# Couple of Fountain Pens



## Tom Smart (Nov 7, 2019)

Time to get ready for the holiday craft show. Last year I didn’t take any fountain pens because they don’t sell well if at all. Of course, several people asked for them. Nice chunk of Yellow Cedar Burl and a piece of African Sumac @barry richardson provided as a box filler. Pretty sure he just picked it up at the dump. It’s where he does all his shopping.

Reactions: Like 2 | EyeCandy! 14 | Way Cool 1


----------



## clarkhus (Nov 7, 2019)

Very nice!

Reactions: Thank You! 1


----------



## barry richardson (Nov 7, 2019)

Couple of dandies! Always seems people ask for what you don't have. I get asked for cribbage boards and checker boards, which I have never made, and sure as I made some, they would sit around unsold forever...

Reactions: Thank You! 1


----------



## Tom Smart (Nov 7, 2019)

barry richardson said:


> Always seems people ask for what you don't have.


Yep


----------



## T. Ben (Nov 8, 2019)

Gorgeous pens!

Reactions: Thank You! 1


----------



## Spinartist (Nov 8, 2019)

Beautiful pens!!

Reactions: Thank You! 1


----------



## rdabpenman (Nov 8, 2019)

They look great.
I always take a selection of fountains with me.

Les

Reactions: Like 1 | EyeCandy! 4 | Way Cool 2


----------



## Nature Man (Nov 8, 2019)

Gorgeous pair! Always better to be prepared! Chuck

Reactions: Thank You! 1


----------



## Graybeard (Nov 9, 2019)

The joys of retail.


----------



## DKMD (Nov 10, 2019)

Sweet! They look great!

Reactions: Thank You! 1


----------



## Maverick (Nov 10, 2019)

Very nice Tom. Don’t display them....then maybe someone will ask for them.

Reactions: Like 1


----------



## ripjack13 (Nov 11, 2019)

Nice, real nice. I love ycb. It always looks good.

Reactions: Thank You! 1


----------



## Diver Temple (Nov 12, 2019)

Great pens! I need to work more pens with natural coloring, those burls are sweet.
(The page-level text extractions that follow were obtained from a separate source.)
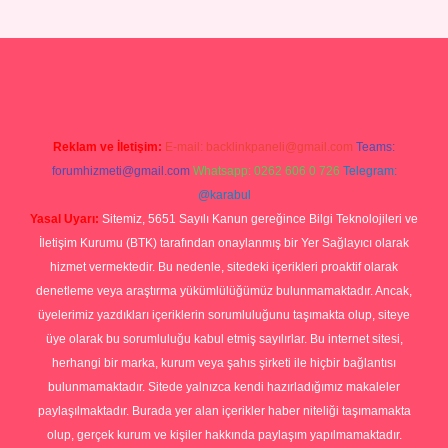
 giriş
Reklam ve İletişim:
E-mail:
backlinkpaneli@gmail.com
Teams:
forumhizmeti@gmail.com
Whatsapp: 0262 606 0 726
Telegram:
@karabul
Yasal Uyarı:
Sitemiz, 5651 Sayılı Kanun gereğince Bilgi Teknolojileri ve
İletişim Kurumu (BTK) tarafından onaylanmış bir Yer Sağlayıcı olarak
hizmet vermektedir. Bu nedenle, sitedeki içerikleri proaktif olarak
denetleme veya araştırma yükümlülüğümüz bulunmamaktadır. Ancak,
üyelerimiz yazdıkları içeriklerin sorumluluğunu taşımakta olup, siteye
üye olarak bu sorumluluğu kabul etmiş sayılırlar. Bu internet sitesi,
herhangi bir marka, kurum veya şahıs şirketi ile hiçbir bağlantısı
bulunmamaktadır. Sitede yalnızca kendi hazırladığımız makaleler
paylaşılmaktadır. Burada yer alan içerikler haber niteliği taşımamakta
olup, gerçek kurum ve kişiler hakkında paylaşım yapılmamaktadır.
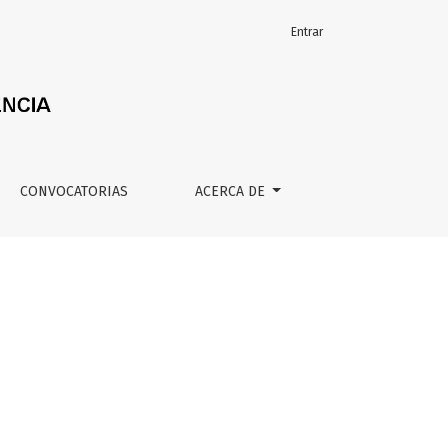
Entrar
CONVOCATORIAS
ACERCA DE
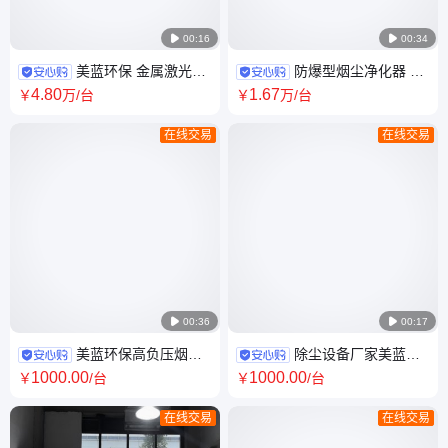

00:16

00:34
美蓝环保 金属激光切
防爆型烟尘净化器 抛
割机 光纤切割除尘器 大功率激
光 打磨 铝粉 易爆粉尘 除尘收
4
.80
1
.67
￥
万
/台
￥
万
/台
光除尘设备
集净化
在线交易
在线交易

00:36

00:17
美蓝环保高负压烟雾
除尘设备厂家美蓝环
净化器MLWF40人工焊接等多
保便携式焊烟净化器-MLWF50
1000
.00
1000
.00
￥
/台
￥
/台
功能净化
单工位人工焊接
在线交易
在线交易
I do love the way the dyed and stabilized pop, but getting back to seeing the wood more natural makes the pen a little warmer to me.


----------



## Tom Smart (Nov 12, 2019)

Diver Temple said:


> Great pens! I need to work more pens with natural coloring, those burls are sweet. I do love the way the dyed and stabilized pop, but getting back to seeing the wood more natural makes the pen a little warmer to me.
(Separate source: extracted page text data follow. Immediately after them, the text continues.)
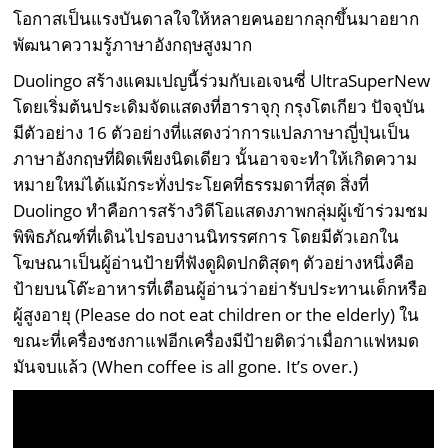
โอกาสเป็นแรงบันดาลใจให้หลายคนอยากลุกขึ้นมาอยาก
พัฒนาความรู้ภาษาอังกฤษสูงมาก
Duolingo สร้างแคมเปญนี้ร่วมกับเอเจนซี่ UltraSuperNew
โดยเริ่มต้นประเดิมจัดแสดงที่ฮาราจุกุ กรุงโตเกียว ปัจจุบัน
มีตัวอย่าง 16 ตัวอย่างที่แสดงว่าการแปลภาษาญี่ปุ่นเป็น
ภาษาอังกฤษที่ผิดเพียงนิดเดียว นั้นอาจจะทำให้เกิดความ
หมายใหม่ได้แม้กระทั่งประโยคที่ธรรมดาที่สุด สิ่งที่
Duolingo ทำคือการสร้างวิดีโอแสดงภาพกลุ่มผู้เข้าร่วมชม
พิพิธภัณฑ์ที่เดินไปรอบงานนิทรรศการ โดยมีตัวเอกใน
โฆษณาเป็นผู้อ่านป้ายที่ฟังดูผิดปกติสุดๆ ตัวอย่างหนึ่งคือ
ป้ายบนโต๊ะอาหารที่เตือนผู้อ่านว่าอย่ารับประทานเด็กหรือ
ผู้สูงอายุ (Please do not eat children or the elderly) ใน
ขณะที่เครื่องชงกาแฟอีกเครื่องมีป้ายติดว่าเมื่อกาแฟหมด
มันจบแล้ว (When coffee is all gone. It’s over.)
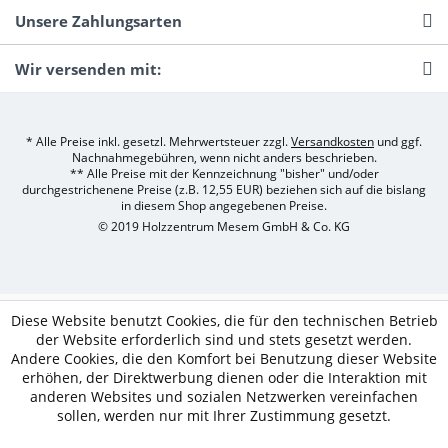
Unsere Zahlungsarten
Wir versenden mit:
* Alle Preise inkl. gesetzl. Mehrwertsteuer zzgl.
Versandkosten
und ggf.
Nachnahmegebühren, wenn nicht anders beschrieben.
** Alle Preise mit der Kennzeichnung "bisher" und/oder
durchgestrichenene Preise (z.B. 12,55 EUR) beziehen sich auf die bislang
in diesem Shop angegebenen Preise.
© 2019 Holzzentrum Mesem GmbH & Co. KG
Diese Website benutzt Cookies, die für den technischen Betrieb
der Website erforderlich sind und stets gesetzt werden.
Andere Cookies, die den Komfort bei Benutzung dieser Website
erhöhen, der Direktwerbung dienen oder die Interaktion mit
anderen Websites und sozialen Netzwerken vereinfachen
sollen, werden nur mit Ihrer Zustimmung gesetzt.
Agree. I wandered over to acrylics and color stabilized blanks but have come back to natural wood. And I've ditched the CA finish for something more natural.

Reactions: Like 1


----------



## Maverick (Nov 12, 2019)

Tom Smart said:


> And I've ditched the CA finish for something more natural.
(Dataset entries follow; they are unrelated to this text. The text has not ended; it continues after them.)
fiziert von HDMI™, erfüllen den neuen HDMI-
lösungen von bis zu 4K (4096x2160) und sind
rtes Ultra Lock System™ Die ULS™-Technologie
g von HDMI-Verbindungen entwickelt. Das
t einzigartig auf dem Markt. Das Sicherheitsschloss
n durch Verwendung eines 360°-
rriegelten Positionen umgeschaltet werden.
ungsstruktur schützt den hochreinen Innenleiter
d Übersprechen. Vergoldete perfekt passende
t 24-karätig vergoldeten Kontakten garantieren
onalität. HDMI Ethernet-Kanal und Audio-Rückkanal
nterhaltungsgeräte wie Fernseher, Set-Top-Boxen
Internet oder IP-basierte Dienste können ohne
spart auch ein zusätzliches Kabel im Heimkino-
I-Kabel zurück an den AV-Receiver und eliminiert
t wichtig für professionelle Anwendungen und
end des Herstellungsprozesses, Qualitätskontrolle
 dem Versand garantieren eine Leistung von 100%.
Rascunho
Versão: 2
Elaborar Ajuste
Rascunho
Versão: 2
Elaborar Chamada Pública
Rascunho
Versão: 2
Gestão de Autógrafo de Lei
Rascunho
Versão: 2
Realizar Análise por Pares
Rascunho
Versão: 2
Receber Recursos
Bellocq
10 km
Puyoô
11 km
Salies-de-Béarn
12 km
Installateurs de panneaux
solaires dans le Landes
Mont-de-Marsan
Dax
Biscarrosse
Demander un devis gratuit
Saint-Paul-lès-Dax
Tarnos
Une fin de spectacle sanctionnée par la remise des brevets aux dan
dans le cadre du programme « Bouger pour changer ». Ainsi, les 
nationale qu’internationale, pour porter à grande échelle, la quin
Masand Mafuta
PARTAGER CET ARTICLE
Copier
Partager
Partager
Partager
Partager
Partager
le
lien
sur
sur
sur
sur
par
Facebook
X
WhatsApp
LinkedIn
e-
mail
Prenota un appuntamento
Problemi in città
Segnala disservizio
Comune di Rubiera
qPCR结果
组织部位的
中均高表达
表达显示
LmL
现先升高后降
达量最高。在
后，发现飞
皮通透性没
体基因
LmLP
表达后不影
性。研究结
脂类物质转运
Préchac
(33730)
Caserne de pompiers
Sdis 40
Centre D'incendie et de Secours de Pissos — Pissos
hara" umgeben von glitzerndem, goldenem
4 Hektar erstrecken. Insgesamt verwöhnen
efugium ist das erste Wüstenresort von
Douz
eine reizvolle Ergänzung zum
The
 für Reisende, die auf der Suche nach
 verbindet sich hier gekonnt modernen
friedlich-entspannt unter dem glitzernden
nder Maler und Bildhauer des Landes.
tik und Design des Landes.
What are you using now? I like the look.

Thanks


----------



## Diver Temple (Nov 12, 2019)

Tom Smart said:


> Agree. I wandered over to acrylics and color stabilized blanks but have come back to natural wood. And I've ditched the CA finish for something more natural.


The one on the left of the top photo looks pretty glossy but I did notice the right one looked like semigloss fiction polish or something similar. So, what @Maverick asked. I do like the finishes and always looking for more options as I progress. I like CA on the dyed and stabilized, and it's one finish I have figured out, but for the natural wood look I need to experiment some more.


----------



## Tom Smart (Nov 12, 2019)

Aussie Oil, friction polish. Don’t let the price put you off. A little goes a loooong way. Quick to apply and you can make it as shiny as you want. It is on both pens. 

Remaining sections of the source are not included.